In July 2023, the Turkish Competition Board (the “Board”) approved ten merger and acquisition transactions, including Microsoft’s highly debated acquisition of sole control of the US video game holding company Activision Blizzard.
The highlight of Turkish competition law in July was that the Board concluded two on-going investigations, including its labour market investigation, and held oral defences for four investigations.
No-poaching investigation results in fines
In July 2023, the Board concluded its investigation on alleged anti-competitive agreements in the labour market involving more than thirty undertakings operating in diverse sectors. The Board scrutinised the so-called “gentlemen’s agreements” (i.e., no-poaching agreements) that allegedly involve anti-competitive limitations on the transfer of employees in various sectors. The Board also indicated that no-poaching agreements decrease employee mobility and lead to artificial suppression of wages, thus preventing wages from finding their actual value. In this vein, 16 undertakings faced monetary fines in a total amount of approximately EUR 14.5 million.
Turkey’s leading e-commerce platform Trendyol faces a fine for self-preferencing
On 27 July, the Board announced its conclusions regarding an investigation into Trendyol, a major e-commerce platform in Turkey. The investigation revolved around allegations that Trendyol engages in unfair practices to provide an advantage for its own private label (“PL”) products by manipulating algorithms and misusing data from third-party retailers.
As a result of its investigation, the Board imposed a hefty fine of approximately EUR 5.9 million on Trendyol for abusing its dominant position on the market of multi-category e-marketplace retailers. Additionally, the Board issued a series of measures that Trendyol must implement to ensure effective competition in the market, as summarised below:
The Board stresses standard of proof in RPM case
The Board has concluded its investigation against BSH, the Turkish distributor of brands such as Siemens, Bosch and Profilo, with reference to its previously published decision regarding its approval of the commitments offered by BSH. The investigation focused on whether BSH restricted the customers/regions to which its resellers may sell and/or maintained the resale prices (“RPM”) of its resellers.
Concerning the findings indicating that BSH “prohibited online sales” as well as “intervened with the resale prices”, the Board made the following assessments, particularly on the standard of proof:
- The findings alleging the maintenance of resale prices consisted of unilateral statements from resellers, which did not clearly indicate that BSH maintained resale prices.
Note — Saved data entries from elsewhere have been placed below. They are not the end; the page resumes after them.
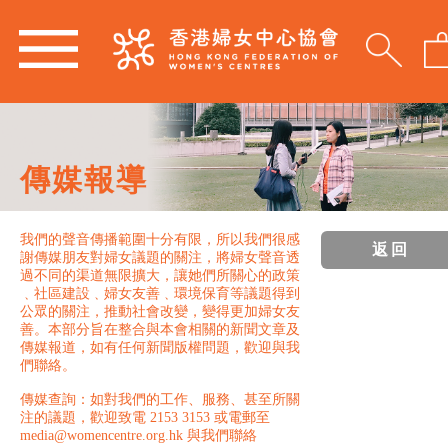
傳媒報導
我們的聲音傳播範圍十分有限，所以我們很感
返回
謝傳媒朋友對婦女議題的關注，將婦女聲音透
過不同的渠道無限擴大，讓她們所關心的政策
﹑社區建設﹑婦女友善﹑環境保育等議題得到
公眾的關注，推動社會改變，變得更加婦女友
善。本部分旨在整合與本會相關的新聞文章及
傳媒報道，如有任何新聞版權問題，歡迎與我
們聯絡。
傳媒查詢：如對我們的工作、服務、甚至所關
注的議題，歡迎致電 2153 3153 或電郵至
media@womencentre.org.hk 與我們聯絡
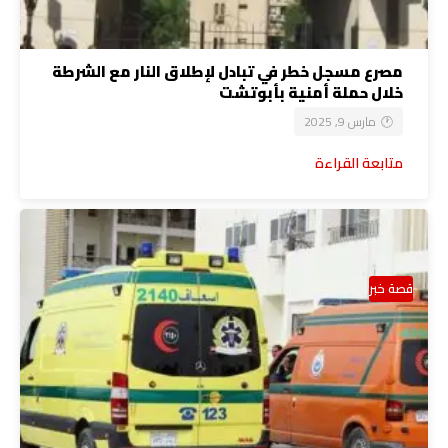
مصرع مسجل خطر في تبادل لإطلاق النار مع الشرطة
خلال حملة أمنية بأبوتشت
مارس 9, 2025
متابعة القراءة
قصة خبر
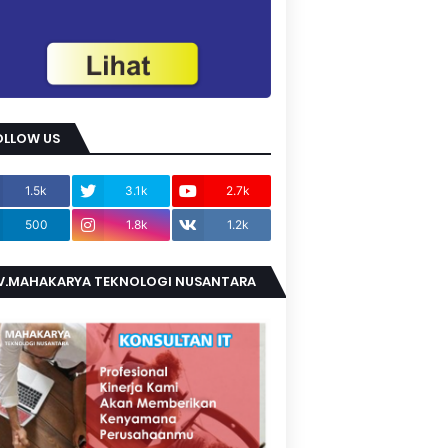
OLLOW US
1.5k
3.1k
2.7k
500
1.8k
1.2k
V.MAHAKARYA TEKNOLOGI NUSANTARA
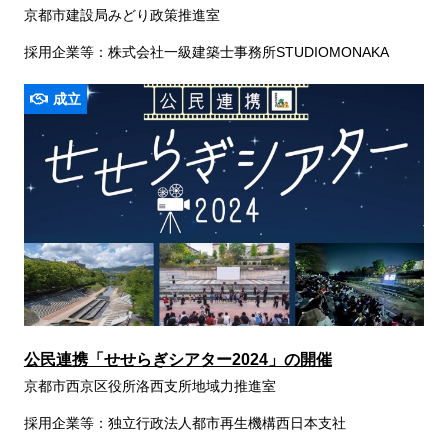
京都市建設局みどり政策推進室
採用企業等：株式会社一級建築士事務所STUDIOMONAKA
成立
公民連携「せせらぎシアター2024」の開催
京都市西京区役所洛西支所地域力推進室
採用企業等：独立行政法人都市再生機構西日本支社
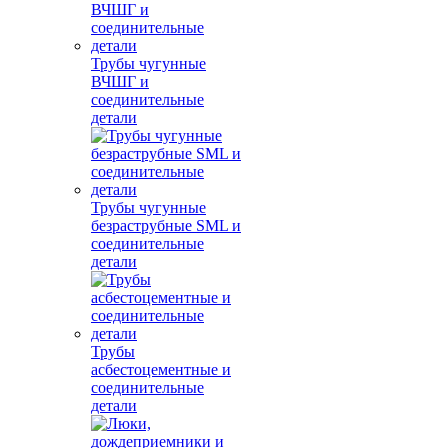
Трубы чугунные
ВЧШГ и
соединительные
детали
Трубы чугунные
безраструбные SML и
соединительные
детали
Трубы
асбестоцементные и
соединительные
детали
As a result, the Competition Board concluded that it had not been proven “beyond any doubt” that BSH engaged in RPM practices.
- Concerning the region/customer restriction allegations, the Competition Board clarified that the restriction in question mainly aimed at preventing the sales of resellers operating within a selective distribution system to unauthorised resellers. The Board determined that preventing authorised resellers from selling to unauthorised ones within such system does not violate competition law.
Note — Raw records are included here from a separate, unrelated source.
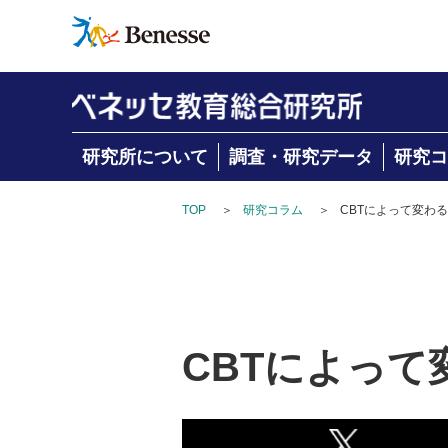
研究所について
調査・研究データ
研究コ
TOP
＞
研究コラム
＞
CBTによって変わ
CBTによっ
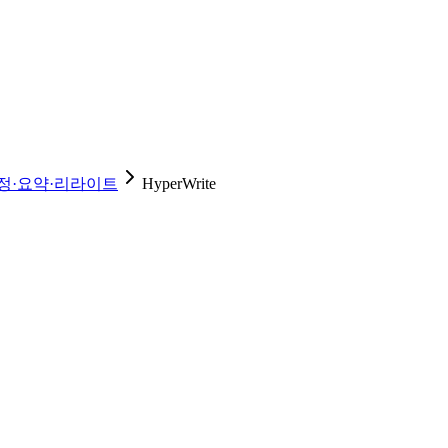
정·요약·리라이트
HyperWrite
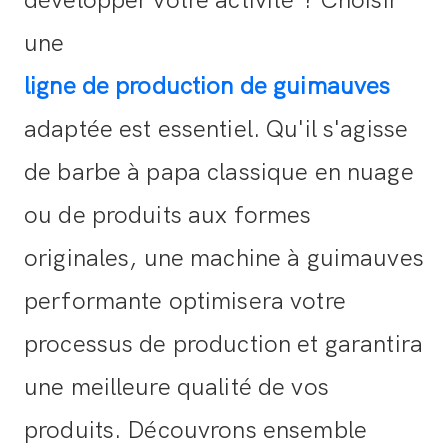
développer votre activité ? Choisir
une
ligne de production de guimauves
adaptée est essentiel. Qu'il s'agisse
de barbe à papa classique en nuage
ou de produits aux formes
originales, une machine à guimauves
performante optimisera votre
processus de production et garantira
une meilleure qualité de vos
produits. Découvrons ensemble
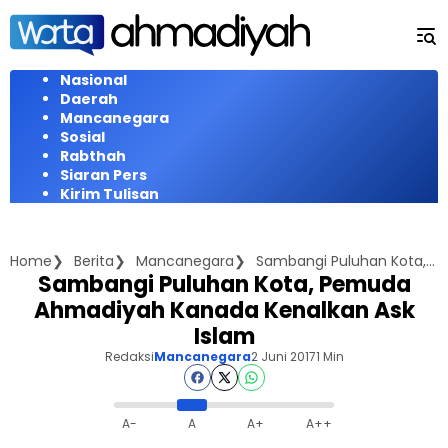
Langsung
ke
konten
Nasional
Daerah
Mancanegara
Sosial
Rabthah
Siaran Pers
Kirim Tulisan
Home
Berita
Mancanegara
Sambangi Puluhan Kota, Pemuda Ahmadiyah Kanada Kenalkan Ask Islam
Sambangi Puluhan Kota, Pemuda
Ahmadiyah Kanada Kenalkan Ask
Islam
Redaksi
Mancanegara
2 Juni 2017
1 Min
A-
A
A+
A++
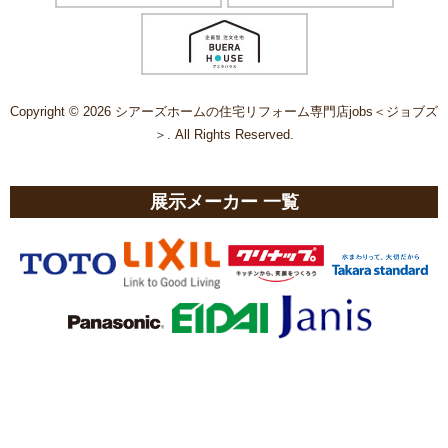
Copyright © 2026 シアーズホームの住宅リフォーム専門店jobs＜ジョブズ
＞. All Rights Reserved.
展示メーカー 一覧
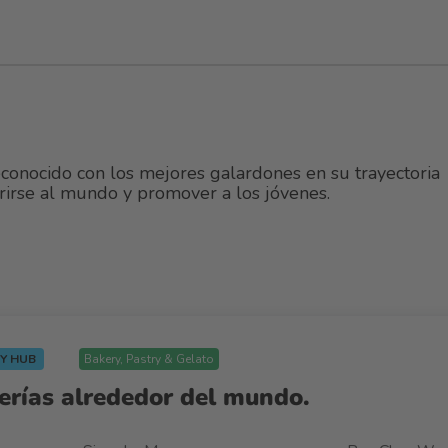
conocido con los mejores galardones en su trayectoria
abrirse al mundo y promover a los jóvenes.
RY HUB
Bakery, Pastry & Gelato
erías alrededor del mundo.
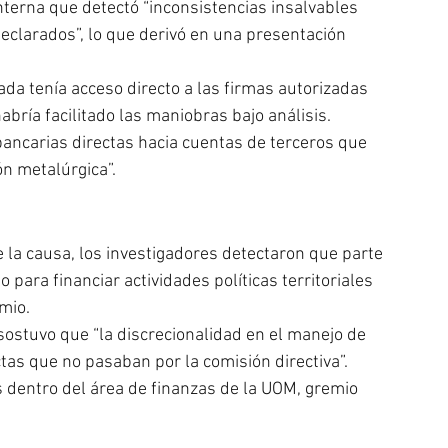
nterna que detectó “inconsistencias insalvables 
declarados”, lo que derivó en una presentación 
gada tenía acceso directo a las firmas autorizadas 
bría facilitado las maniobras bajo análisis.
bancarias directas hacia cuentas de terceros que 
ón metalúrgica”.
e la causa, los investigadores detectaron que parte 
para financiar actividades políticas territoriales 
mio.
 sostuvo que “la discrecionalidad en el manejo de 
ctas que no pasaban por la comisión directiva”.
dentro del área de finanzas de la UOM, gremio 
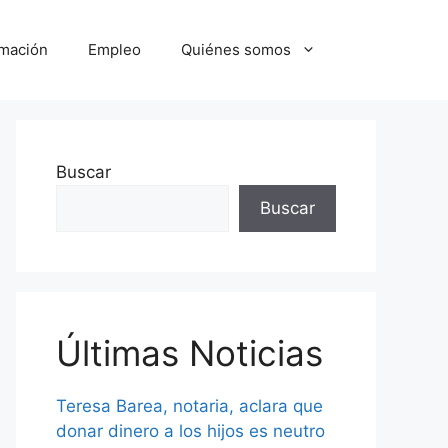
mación
Empleo
Quiénes somos
Buscar
Buscar
Últimas Noticias
Teresa Barea, notaria, aclara que
donar dinero a los hijos es neutro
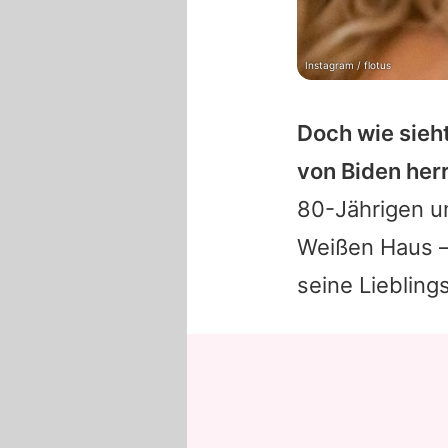
Instagram / flotus
Doch wie sieht
von Biden herr
80-Jährigen u
Weißen Haus –
seine Lieblin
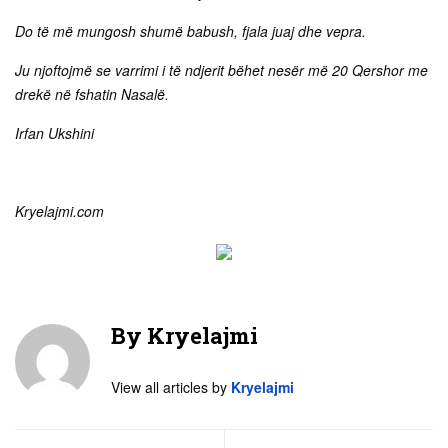
Do të më mungosh shumë babush, fjala juaj dhe vepra.
Ju njoftojmë se varrimi i të ndjerit bëhet nesër më 20 Qershor me
drekë në fshatin Nasalë.
Irfan Ukshini
Kryelajmi.com
By
Kryelajmi
View all articles by
Kryelajmi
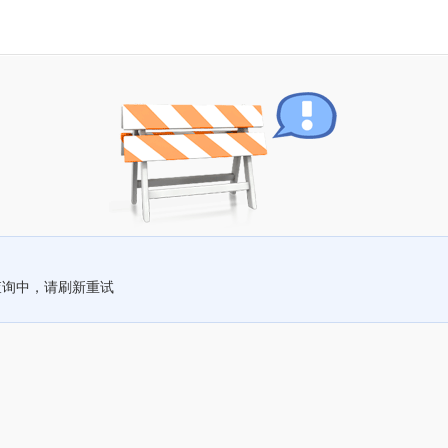
查询中，请刷新重试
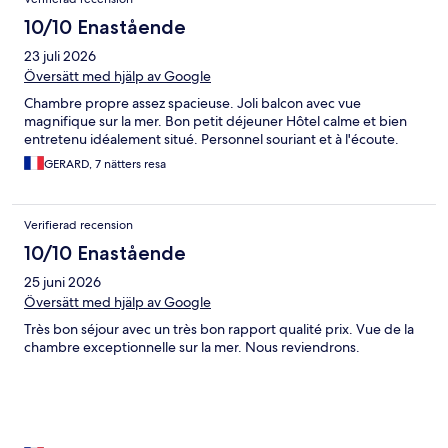
vid ut checkning fanns ingen personal på plats som kunde göra
detta, det kunde bara supervinst göra och denna var inte där. Vi
10/10 Enastående
mailade och efterfrågade betalning utan svar, fick
23 juli 2026
betalningsuppmaning från hotels och fick ringa boendet för att
göra oss oskyldiga de 14€ vi beställt för. Omständigt!
Översätt med hjälp av Google
Chambre propre assez spacieuse. Joli balcon avec vue
magnifique sur la mer. Bon petit déjeuner Hôtel calme et bien
entretenu idéalement situé. Personnel souriant et à l'écoute.
GERARD, 7 nätters resa
Verifierad recension
10/10 Enastående
25 juni 2026
Översätt med hjälp av Google
Très bon séjour avec un très bon rapport qualité prix. Vue de la
chambre exceptionnelle sur la mer. Nous reviendrons.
Based on these assessments, the Board decided that there was no ground for imposing an administrative fine against BSH.
Individual exemption granted for physical point of sale (“POS”) services
On 24 July, the Turkish Competition Authority published that the Board has concluded its preliminary investigation against the Turkish subsidiary of Qatari National Bank (i.e., QNB Finansbank).
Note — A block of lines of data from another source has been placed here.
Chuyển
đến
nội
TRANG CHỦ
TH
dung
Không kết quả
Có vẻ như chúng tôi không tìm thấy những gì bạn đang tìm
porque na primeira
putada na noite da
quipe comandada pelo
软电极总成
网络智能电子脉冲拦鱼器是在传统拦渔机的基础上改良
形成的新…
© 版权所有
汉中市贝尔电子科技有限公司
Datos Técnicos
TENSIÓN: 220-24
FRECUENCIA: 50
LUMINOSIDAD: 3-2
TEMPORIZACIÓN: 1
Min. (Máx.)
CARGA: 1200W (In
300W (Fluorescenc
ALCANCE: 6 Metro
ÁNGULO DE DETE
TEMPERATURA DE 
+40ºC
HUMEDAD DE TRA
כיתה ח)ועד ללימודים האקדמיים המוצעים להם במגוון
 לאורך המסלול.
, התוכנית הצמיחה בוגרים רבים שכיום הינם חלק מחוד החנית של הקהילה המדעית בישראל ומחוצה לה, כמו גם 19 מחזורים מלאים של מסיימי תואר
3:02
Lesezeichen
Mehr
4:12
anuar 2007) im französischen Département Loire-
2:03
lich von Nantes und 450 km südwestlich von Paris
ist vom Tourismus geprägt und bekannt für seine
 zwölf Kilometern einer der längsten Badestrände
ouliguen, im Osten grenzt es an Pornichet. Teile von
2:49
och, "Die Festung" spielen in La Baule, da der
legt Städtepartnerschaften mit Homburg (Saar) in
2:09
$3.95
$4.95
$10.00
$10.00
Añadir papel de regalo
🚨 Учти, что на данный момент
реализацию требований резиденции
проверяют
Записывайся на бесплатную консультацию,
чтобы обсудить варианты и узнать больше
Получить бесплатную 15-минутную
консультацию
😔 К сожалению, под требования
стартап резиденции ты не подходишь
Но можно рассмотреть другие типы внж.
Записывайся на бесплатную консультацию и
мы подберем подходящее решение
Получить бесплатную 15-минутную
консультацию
QNB Finansbank came under scrutiny for its practices related to customer restriction concerning POS services. The Board launched a preliminary investigation in 2021 after finding indications that QNB Finansbank hindered its competitors from providing POS services to businesses that it also served.
Within the scope of its preliminary investigation, the Board resolved to grant an individual exemption for QNB Finansbank, as QNB Finansbank’s practice is (i) limited to physical POS services, (ii) exclusive to existing customers, and (iii) aimed at addressing customer dissatisfaction and other risks related to unincorporated technical infrastructure. In this vein, the Board concluded to limit the individual exemption’s duration to the maximum legal period needed for establishing the specified technical infrastructure.